WHAT YOU SHOULD DO:
For each line below with the word "suchen", write out a copy.

MATERIAL SHOWN:
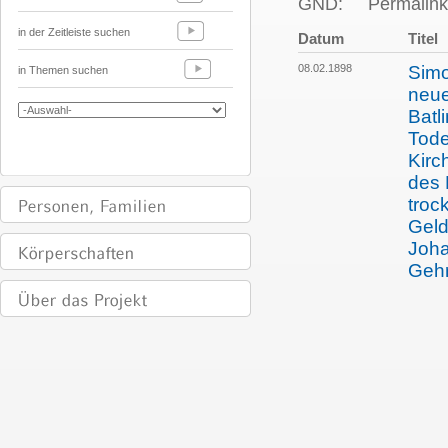
GND:
Permalink
in der Zeitleiste suchen
Datum
Titel
08.02.1898
Simo
in Themen suchen
neue
Batl
Tode
Kirc
des 
troc
Geld
Joha
Gehr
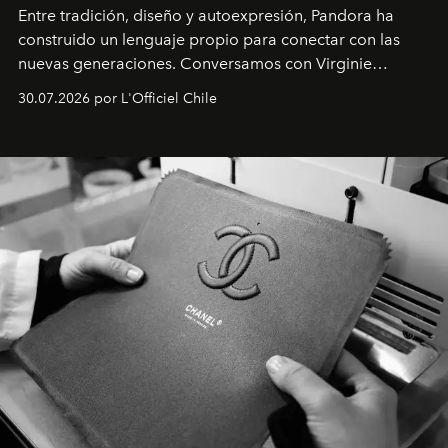
Entre tradición, diseño y autoexpresión, Pandora ha
construido un lenguaje propio para conectar con las
nuevas generaciones. Conversamos con Virginie
Dubray, la responsable de marketing para
30.07.2026 por L'Officiel Chile
Latinoamérica, sobre identidad, cultura y el valor
emocional que hoy define a la joyería contemporánea.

EXPECTED ANSWER:
in der Zeitleiste suchen
in Themen suchen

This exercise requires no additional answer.